Once the E2.0 Core Team has in fact established a working theory of adoption, including the combination of technological and behavioural change, it’s time to recruit E2.0 ambassadors, mentors and champions. According to the technology adoption life-cycle, that’s up to 13.5% of the organization getting close to ‘early adoption’, so it makes sense to align however many ‘ambassadors’ you need to help champion your technological and behavioural changes, be it through pilots, mash-ups, Google labs-esque opportunities, as well as flatter and more connected ways in which to collaborate and communicate. (ie. The behavioural bit)

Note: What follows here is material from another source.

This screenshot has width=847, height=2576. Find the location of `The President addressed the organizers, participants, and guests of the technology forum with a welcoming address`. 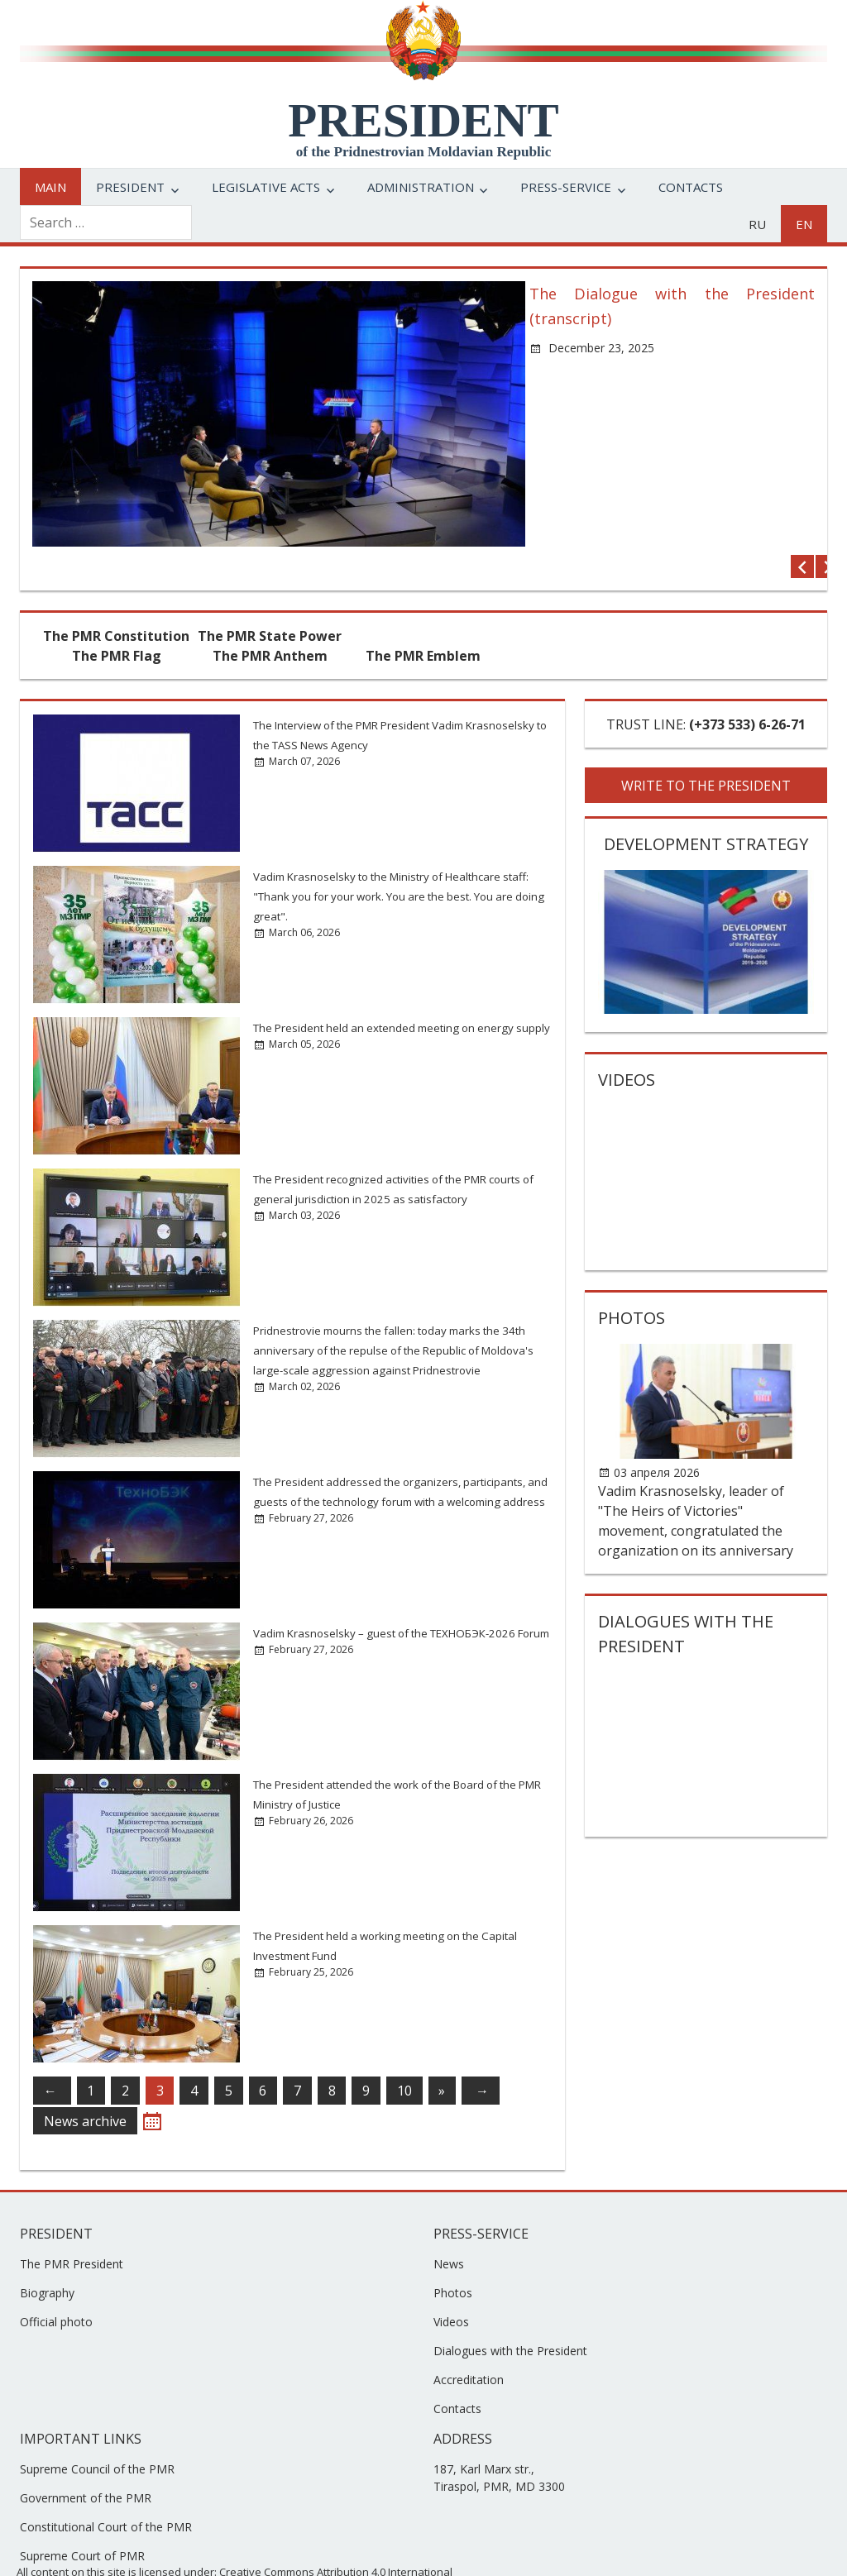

If the ambassadors, mentors and champions have done their job, all of your alpha and beta work should now be readying itself for enterprise-wide formal adoption. At this point, the E2.0 org structure has official top-level executive sign-off as well as rollout. The exec’s not only buy into the vision, and approve the plan, but they recognize the E2.0 core team as the delivery agent of E2.0 for the organization; a first for many companies which is a cross-functional, every business unit represented virtual team moving things ‘officially’ forward. At this point, we are up to 50% of the organization adopting the plan, past the so-called Tipping Point, and aligned with the technology adoption life-cycle too.

We now get to what I refer to as the Organizational Assimilation Point. 50% of the organization is not on the ‘bus’ yet, but with the leadership of the E2.0 Core Team, and ambassadors now gaining in strength as well as executive level buy-in, we can align the entire E2.0 vision principles to all HR processes, practices and policies. By doing so, we ensure the ‘late majority’ and ‘laggards’ can in fact adopt, and most importantly, adapt to a new way in which to operate.

And finally, however long this takes, at the end of the cycle we can deprecate the term Enterprise 2.0, as we will have successfully integrated every aspect of the original plan into both the technological and behavioural processes of the company.

In summary, the org structure of Enterprise 2.0 starts first and foremost with the cross-functional equal weighting team. A leader for this team will naturally surface over time. As there is a litany of technological and behavioural changes for the organization to consider, I believe it’s easier to view the org structure and E2.0 strategy rollout as it relates to the technology adoption life-cycle.